Cocktail culture of E. coli O157:H7, S. enteritidis, and L. monocytogenes in Brain Heart Infusion (BHI) or LJE were obtained by inoculating appropriate volume of 24-hour stock culture of the individual bacteria to achieve the initial concentration shown in S2 Table. The concentration for each bacteria was determined by plate counting methods using selective agars. Oxford Listeria selective agar base (Oxford formulation) with Oxford modified Listeria selective supplement was used for the selective quantification of L. monocytogenes. MacConkey agar (BD, Franklin Lakes, NJ) was used to differentiate and quantify E. coli O157:H7 and S. enteritidis. Both cultures were incubated at 37°C for 24 hours before quantification using an automated plate counter (Scan 300, Interscience Laboratories Inc., Woburn, MA).
Verification of mRNA as biomarkers for bacteria viability
E. coli O157:H7 was selected as a model organism to demonstrate that mRNA is a valid indicator for bacteria viability. Aliquot of overnight E. coli O157:H7 culture was inoculated at 3-log CFU/mL in BHI broth and incubated at 37 °C. Culture was sampled at 0, 4, 8, 24 and 72 hours, fractions from the sample culture were taken and plated on BHI agar to determine viable bacteria counts. Remaining fractions were used for DNA and RNA purification using DNeasy blood and tissue kit (Qiagen, Germantown, MD) and Monarch Total RNA Miniprep Kit (New England Biolabs, Ipswich, MA) following the supplier protocols, respectively. In RNA preparation, to lyse the cells, the cell pellet obtained from initial centrifugation was incubated at 37°C for 1 hour with 300 rpm mixing in 250 μL 3 mg/mL lysozyme (Alfa Aesar, Haverhill, MA) in Tris-EDTA buffer (Sigma-Aldrich, St. Louis, MO). Purified DNA and RNA from these four time points were quantified using Qubit dsDNA HS Assay Kit and Qubit RNA HS Assay Kit (Invitrogen, Carlsbad, CA), and also quantified using NEB Luna Universal qPCR Master Mix and Luna Universal One-Step RT-qPCR Kit (New England Biolabs, Ipswich, MA) for qPCR and RT-qPCR test, following supplier protocols, with Biorad CFX-96 Touch real time PCR detection system. The primer pairs used in this test were designated as Stx1A and sequence was listed in S3 Table. E. coli O157:H7 inactivated with 13.4 mmol/L of sodium hypochlorite was used as the negative control to test whether mRNA and/or DNA can be used as viability biomarkers (36).
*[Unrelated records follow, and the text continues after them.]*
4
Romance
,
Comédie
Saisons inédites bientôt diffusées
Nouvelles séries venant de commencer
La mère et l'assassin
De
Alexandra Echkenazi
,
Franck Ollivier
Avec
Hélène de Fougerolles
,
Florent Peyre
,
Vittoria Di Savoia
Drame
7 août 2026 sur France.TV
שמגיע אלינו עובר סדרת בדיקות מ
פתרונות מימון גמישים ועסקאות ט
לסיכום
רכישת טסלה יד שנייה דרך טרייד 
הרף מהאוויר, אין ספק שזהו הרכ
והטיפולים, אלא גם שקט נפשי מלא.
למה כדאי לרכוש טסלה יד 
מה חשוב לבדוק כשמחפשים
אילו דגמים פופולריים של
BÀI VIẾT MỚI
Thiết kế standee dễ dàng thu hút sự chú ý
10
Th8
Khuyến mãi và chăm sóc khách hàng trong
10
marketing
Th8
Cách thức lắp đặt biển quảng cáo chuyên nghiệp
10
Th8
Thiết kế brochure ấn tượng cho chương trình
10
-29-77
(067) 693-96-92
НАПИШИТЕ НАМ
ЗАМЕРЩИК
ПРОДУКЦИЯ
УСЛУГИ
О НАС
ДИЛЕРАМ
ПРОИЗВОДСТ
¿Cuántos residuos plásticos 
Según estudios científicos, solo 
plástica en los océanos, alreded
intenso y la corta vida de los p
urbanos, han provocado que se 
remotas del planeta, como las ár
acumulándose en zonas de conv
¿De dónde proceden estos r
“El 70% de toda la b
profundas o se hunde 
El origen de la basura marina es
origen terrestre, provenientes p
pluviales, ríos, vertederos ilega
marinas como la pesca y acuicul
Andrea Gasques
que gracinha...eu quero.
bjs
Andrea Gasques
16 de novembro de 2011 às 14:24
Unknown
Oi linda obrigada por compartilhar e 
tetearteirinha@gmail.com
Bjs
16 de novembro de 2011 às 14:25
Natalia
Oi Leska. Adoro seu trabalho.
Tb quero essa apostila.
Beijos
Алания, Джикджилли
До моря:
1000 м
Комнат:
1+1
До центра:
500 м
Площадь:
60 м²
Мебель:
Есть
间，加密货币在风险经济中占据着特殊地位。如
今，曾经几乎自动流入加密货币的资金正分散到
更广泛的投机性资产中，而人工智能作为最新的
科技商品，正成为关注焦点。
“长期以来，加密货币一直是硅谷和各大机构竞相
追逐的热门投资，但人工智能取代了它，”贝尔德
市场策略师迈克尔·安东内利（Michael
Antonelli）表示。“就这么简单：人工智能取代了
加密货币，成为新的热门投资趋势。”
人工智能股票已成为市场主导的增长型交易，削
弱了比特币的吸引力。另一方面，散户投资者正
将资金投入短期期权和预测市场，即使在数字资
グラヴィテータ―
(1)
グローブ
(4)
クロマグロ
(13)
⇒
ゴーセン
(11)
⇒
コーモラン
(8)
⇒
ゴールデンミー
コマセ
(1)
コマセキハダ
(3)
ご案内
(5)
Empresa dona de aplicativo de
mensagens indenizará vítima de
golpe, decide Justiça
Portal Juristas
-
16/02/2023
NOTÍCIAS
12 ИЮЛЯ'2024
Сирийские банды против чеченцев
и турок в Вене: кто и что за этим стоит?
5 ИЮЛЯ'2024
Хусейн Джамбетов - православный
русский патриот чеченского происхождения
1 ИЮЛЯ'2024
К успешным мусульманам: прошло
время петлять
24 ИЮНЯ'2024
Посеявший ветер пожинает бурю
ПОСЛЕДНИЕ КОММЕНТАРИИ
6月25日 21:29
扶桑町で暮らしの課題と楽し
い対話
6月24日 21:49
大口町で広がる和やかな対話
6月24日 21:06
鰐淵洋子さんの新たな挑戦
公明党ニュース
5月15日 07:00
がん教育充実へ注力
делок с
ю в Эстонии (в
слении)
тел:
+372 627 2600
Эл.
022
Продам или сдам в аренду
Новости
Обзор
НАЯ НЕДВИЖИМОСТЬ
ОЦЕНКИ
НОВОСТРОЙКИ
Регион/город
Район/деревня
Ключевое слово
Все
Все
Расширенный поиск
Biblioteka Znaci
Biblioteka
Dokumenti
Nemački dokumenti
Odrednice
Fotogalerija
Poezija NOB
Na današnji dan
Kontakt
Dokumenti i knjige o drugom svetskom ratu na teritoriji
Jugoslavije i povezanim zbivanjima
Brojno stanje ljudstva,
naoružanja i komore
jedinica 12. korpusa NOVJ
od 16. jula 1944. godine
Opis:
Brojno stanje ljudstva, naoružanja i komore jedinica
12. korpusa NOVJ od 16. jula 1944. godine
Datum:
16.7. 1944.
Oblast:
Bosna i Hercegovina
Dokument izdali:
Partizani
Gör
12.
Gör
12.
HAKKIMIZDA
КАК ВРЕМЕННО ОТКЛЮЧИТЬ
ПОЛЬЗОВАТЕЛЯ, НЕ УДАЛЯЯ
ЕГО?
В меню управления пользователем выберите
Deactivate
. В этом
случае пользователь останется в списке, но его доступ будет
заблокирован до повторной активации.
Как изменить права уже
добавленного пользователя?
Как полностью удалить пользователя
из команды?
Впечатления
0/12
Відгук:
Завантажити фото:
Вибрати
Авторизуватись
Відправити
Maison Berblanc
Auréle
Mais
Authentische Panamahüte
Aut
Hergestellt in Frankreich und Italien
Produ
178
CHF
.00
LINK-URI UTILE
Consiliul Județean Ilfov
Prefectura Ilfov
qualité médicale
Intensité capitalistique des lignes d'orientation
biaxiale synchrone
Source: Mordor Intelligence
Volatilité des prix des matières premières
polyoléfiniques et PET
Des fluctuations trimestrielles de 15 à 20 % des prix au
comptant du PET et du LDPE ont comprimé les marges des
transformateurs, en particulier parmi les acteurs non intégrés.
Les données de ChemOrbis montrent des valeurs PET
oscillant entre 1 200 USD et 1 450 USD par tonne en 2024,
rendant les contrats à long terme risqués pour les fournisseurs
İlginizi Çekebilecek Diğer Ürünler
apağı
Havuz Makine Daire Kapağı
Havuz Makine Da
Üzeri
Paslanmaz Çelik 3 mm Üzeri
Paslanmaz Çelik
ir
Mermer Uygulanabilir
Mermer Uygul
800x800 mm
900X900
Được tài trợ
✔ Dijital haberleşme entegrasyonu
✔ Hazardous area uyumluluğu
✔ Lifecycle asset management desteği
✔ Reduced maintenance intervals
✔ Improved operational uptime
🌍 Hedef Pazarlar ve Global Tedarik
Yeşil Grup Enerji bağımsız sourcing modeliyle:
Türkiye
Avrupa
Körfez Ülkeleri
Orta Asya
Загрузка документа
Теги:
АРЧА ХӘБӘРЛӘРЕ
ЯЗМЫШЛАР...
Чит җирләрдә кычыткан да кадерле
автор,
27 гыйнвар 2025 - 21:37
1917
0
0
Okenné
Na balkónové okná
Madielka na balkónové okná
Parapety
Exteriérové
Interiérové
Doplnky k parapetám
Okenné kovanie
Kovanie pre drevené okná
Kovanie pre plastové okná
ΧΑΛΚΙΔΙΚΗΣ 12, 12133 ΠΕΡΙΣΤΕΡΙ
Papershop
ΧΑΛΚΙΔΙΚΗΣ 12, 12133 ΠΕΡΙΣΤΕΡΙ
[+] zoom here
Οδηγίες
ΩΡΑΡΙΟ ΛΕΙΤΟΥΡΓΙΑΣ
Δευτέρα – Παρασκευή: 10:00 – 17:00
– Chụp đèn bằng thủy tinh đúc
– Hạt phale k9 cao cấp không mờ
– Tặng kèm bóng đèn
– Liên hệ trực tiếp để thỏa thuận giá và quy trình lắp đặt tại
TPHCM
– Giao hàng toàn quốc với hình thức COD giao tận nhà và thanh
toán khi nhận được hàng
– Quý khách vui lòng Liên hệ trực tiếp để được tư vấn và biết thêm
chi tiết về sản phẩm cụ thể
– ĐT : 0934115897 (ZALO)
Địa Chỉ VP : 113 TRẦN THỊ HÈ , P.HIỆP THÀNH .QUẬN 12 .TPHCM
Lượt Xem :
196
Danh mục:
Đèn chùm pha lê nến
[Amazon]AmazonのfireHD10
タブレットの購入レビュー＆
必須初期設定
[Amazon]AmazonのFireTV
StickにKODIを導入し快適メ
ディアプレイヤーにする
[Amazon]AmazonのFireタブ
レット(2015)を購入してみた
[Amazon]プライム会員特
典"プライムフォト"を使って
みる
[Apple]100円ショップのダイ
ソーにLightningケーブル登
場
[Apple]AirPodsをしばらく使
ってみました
Direct metatranscriptome RNA-seq on Nanopore MinION
One dimensional direct metatranscriptome RNA-seq was performed using 24-hour cocktail culture of E. coli O157:H7, S. enteritidis, and L. monocytogenes in BHI or LJE. RNA was extracted from the cocktail culture by Monarch Total RNA Miniprep Kit including DNase I (NEB, Ipswich, MA) which was confirmed by multiplex RT-PCR and gel electrophoresis. DNA was completed digested using DNase I (NEB # T2010S, working concentration: 0.1U/μl), which was verified by multiplex PCR and gel electrophoresis. The primers stx, invA and LisA2 were selected for E. coli O157:H7, S. enteritidis, and L. monocytogenes, respectively. RT-PCR products were analyzed using gel electrophoresis with 1.2% agarose gel. NEB One Taq One-Step RT-PCR Kit (NEB # E5310S) was used for nucleic acid amplification. The thermal cycler condition was: 1. Reverse transcription at 48°C for 15 minutes; 2. Initial denaturation at 94°C for 1 minute; 3. Denaturation at 94°C for 15 sec, annealing at 53°C for 30 sec, extension at 68°C for 40 sec with 40 cycles; 4. Final extension at 68°C for 5 minutes.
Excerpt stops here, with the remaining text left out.